Josh, vendo seu fim se aproximar cada vez mais, resolveu que não seria interessante para seus planos morrer ali, e se virou, assustando a todos e mais uma vez chocando a todas as tripulações, seja do Melindroso ou Serpente Marinha. Limpou a garganta (ah-hem) e começou a fazer jus a seu apelido em Cautle.
- Pois bem cavalheiros, com licença, posso saber por favor, por que estou sendo jogado da prancha?
Alguns piratas se entreolharam, antes de um deles se atrever a responder – Por que irritou nosso capitão, idiota!
- Mas, EU, irritei o senhor, excelentíssimo capitão, de alguma forma?
Caveira Vermelha, notando que subitamente as atenções se voltaram a ele, se limitou a responder – Você foi impertinente rapaz! Impertinente, estúpido, tolo, descuidado e desinformado – Seus marujos riram e concordaram – Nem ao menos se dignou a reconhecer quem sou!
E então, a língua de Josh começou a cantar sua ladainha.
- Mas capitão, caro capitão! – Disse descendo da prancha como se este ato não fosse absurdo e foi para o lado do capitão, conversando como se fossem velhos amigos – Se não soube quem era o senhor, foi apenas por que eu fui mantido na ignorância! Estes senhores me mantinham preso e escravo, senhor, apenas para vender meu corpo sem alma, para fazer experimentos diabólicos comigo!
- Que! Mas isto é um absurdo! Eu nunca nem vi este senhor em... – Começou lorde Cecee, sendo mais uma vez interrompido.
- CALADO! – Exclamou Caveira Vermelha, agarrando o nobre pela gola da sua camisa de linho, já não suportando ouvir a voz do patife – Você não tem voz aqui seu miserável! E se tornar a falar, eu mesmo arrancarei sua língua fora aqui mesmo!
- E como você vê – Continuou Kallahow, empolgado - Eles me mantinham preso em um barril, simplesmente por que eu não aceitava a forma que eles tratavam a mim e minha pobre irmãzinha – disse isso andando até o lado da menina mais próxima e amável que tinha visto, a de olhos de mel – aqui!

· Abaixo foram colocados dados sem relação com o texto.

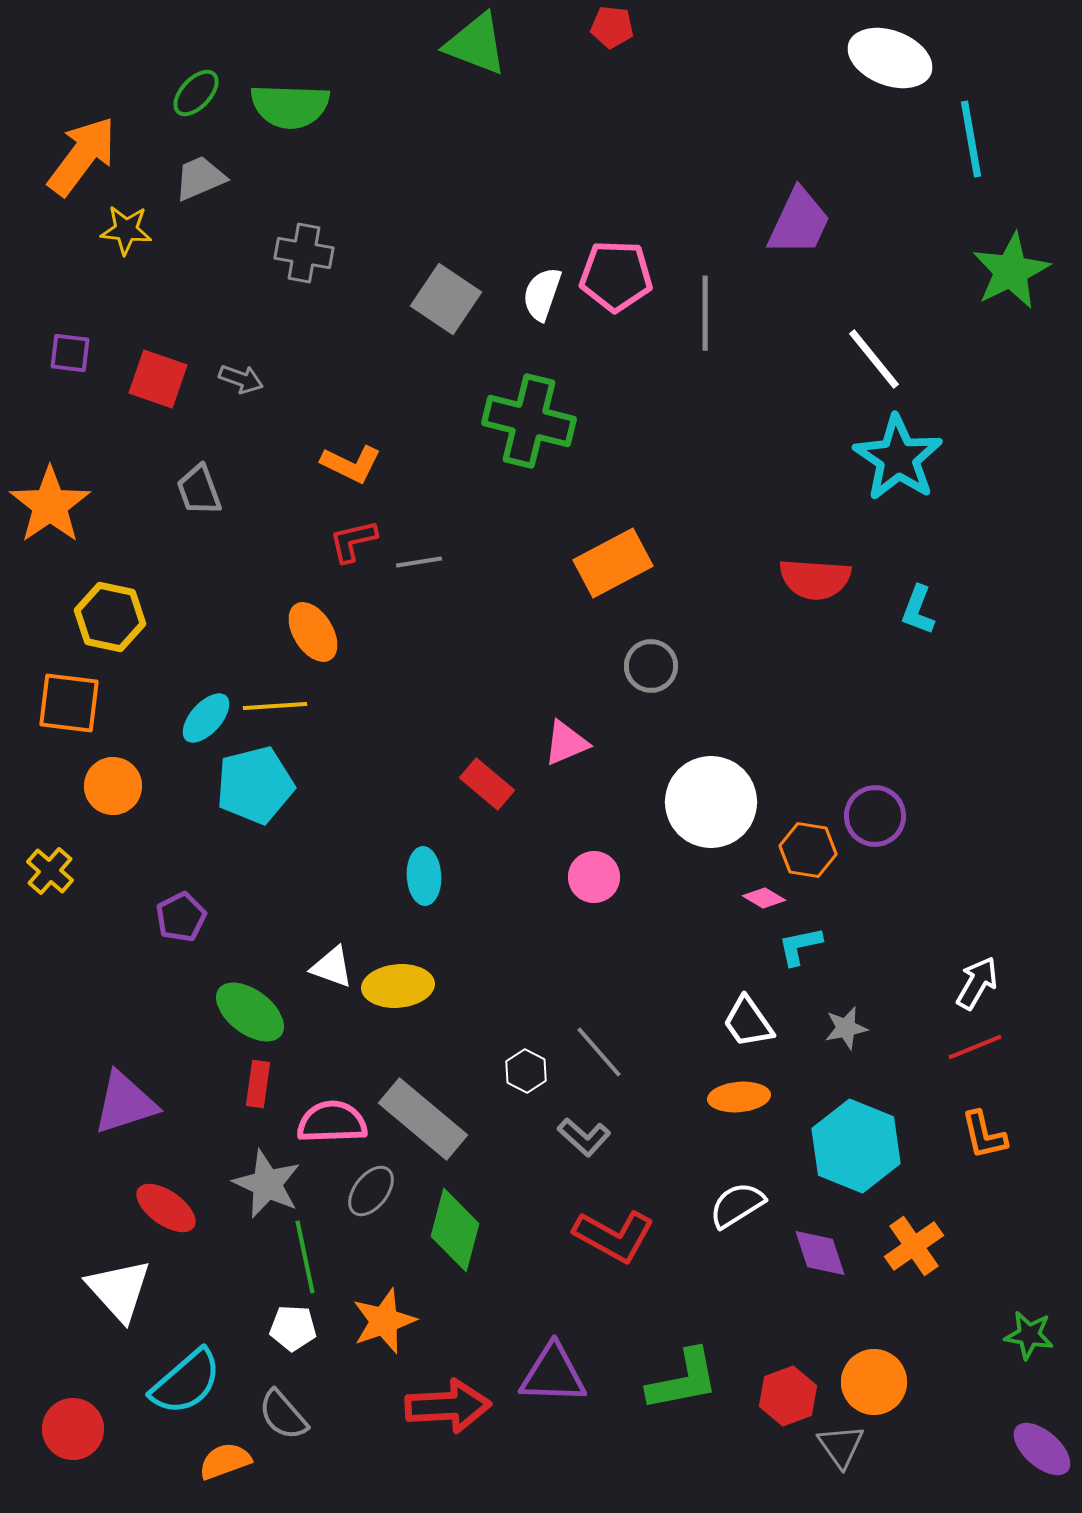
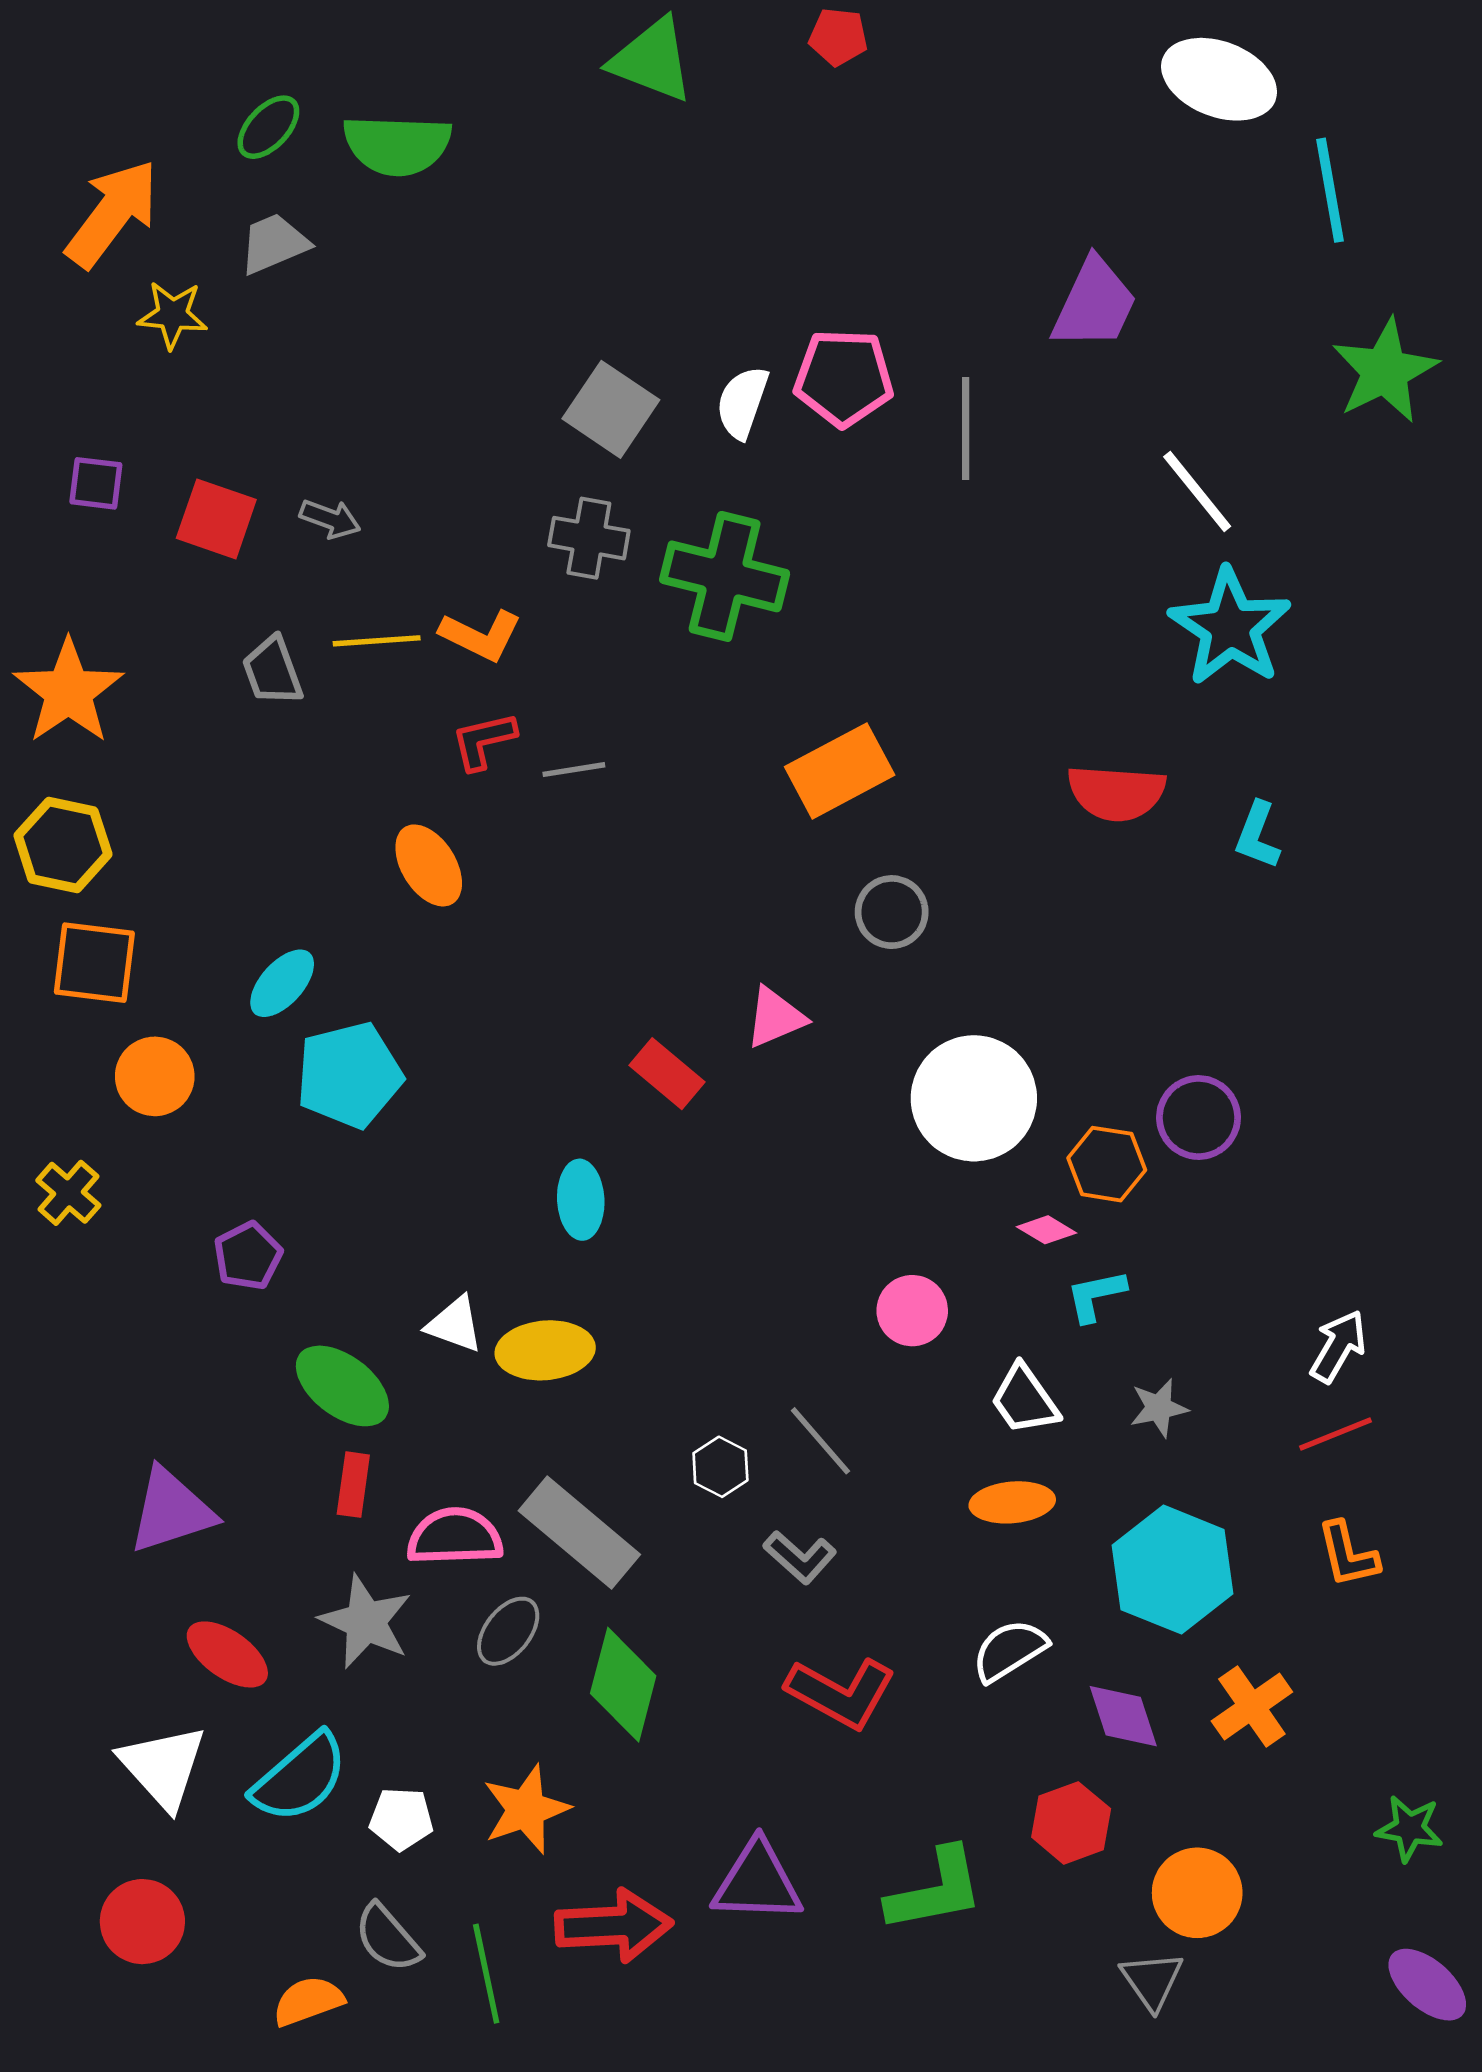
gray cross: (304, 253) -> (589, 538), moved
yellow hexagon: (110, 617) -> (63, 845), moved
yellow line: (275, 706) -> (377, 641), moved
pink circle: (594, 877) -> (912, 1311), moved
green line: (305, 1257) -> (486, 1974), moved
cyan semicircle: (186, 1382) -> (300, 1778), moved
red hexagon: (788, 1396) -> (1071, 1823), moved
red circle: (73, 1429) -> (142, 1922), moved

quarta-feira, 9 de fevereiro de 2011

O Ultimo Mar: 1º Capítulo - O Primeiro Capítulo (2º parte de 3)

Bem, aqui vai a segunda parte. Espero que gostem =)


II


Bento da Caveira Vermelha entrou no Melindroso quando o barco já estava tomado. Não que se negasse a combate quando invadiam algum navio, mas simplesmente não havia tido tempo para tal. Entre a ameaça do Serpente Marinha, a invasão do barco e a tomada do navio, não haviam passado nem cinco minutos. Este detalhe não foi deixado de lado pelo capitão, que deixava claro seu desprezo em seu rosto macilento.
Um marujo mais corajoso (ou menos são) aproveitou a solenidade da entrada para se jogar contra ele com sua espada em punho. O capitão não se deu ao trabalho de tirar sua espada para se defender. Simplesmente saiu da frente, deixando com que passasse como um touro confuso, e se utilizando do ímpeto da investida do homem agarrou sua mão com a espada, o fez girar sobre si mesmo e cair de costas no chão, e cravou a espada que seu atacante segurava em sua garganta. Mais dois marujos, ensandecidos pela certeza de uma morte indigna, se lançaram em ataques desesperados contra o capitão, e nenhum pirata interferiu, estranhamente. Bento se esquivou do ataque do primeiro, e quando o segundo baixava sua lâmina contra ele, simplesmente agarrou o braço do primeiro homem e o usou para bloquear o ataque da lâmina. Um dos homens caiu no chão com sangue jorrando do toco onde antes havia um braço. Seu companheiro, horrorizado pelo que havia feito, não fez nem menção a se defender quando Bento, usando o antebraço decepado como cabo para a espada que este segurava, cortou-lhe o pescoço. Aparentemente a onda de insanidade terminou depois desta temerosa demonstração de habilidade e sangue frio. Bento largou calmamente o antebraço do marujo anônimo que morria com a perda de sangue aos seus pés, e andou calmamente para o centro do convés. Por fim, falou, como se nada disso houvesse ocorrido.
- Então, eis um novo butim. Hm. Onde está o capitão deste navio? – Perguntou, da forma mais polida que um pirata assassino famoso e perigoso poderia perguntar a um marujo que lhe pareceu de patente mais alta, pois pelo menos não vibrava de tanto tremer na sua frente.
- Ah, ah, ali, vossa excelência. – O marujo nem notou, mas usava tratamento superior para com o pirata.
O capitão do navio, num ato de superior covardia para um homem do mar, estava escondido embaixo de uma mesa grossa de madeira que antes servia de passarela para aqueles que estavam no navio e não eram piratas, nem marujos, nem serviçais nem nobres. Junto com ele, outros seis homens que não honravam suas calças tremiam e se urinavam com os olhos fechados, enquanto pediam clemência a piratas imaginários.
- Pois bem senhores. O que temos aqui han? Capitão, faria a gentileza de me informar que tipo de navio é este? – Perguntou Bento, quase sussurrando, esperando ouvir uma resposta que sabia não poder agradá-lo.

segunda-feira, 7 de fevereiro de 2011

O Último Mar - 1° Capítulo: O Primeiro Capítulo (1º parte de 3)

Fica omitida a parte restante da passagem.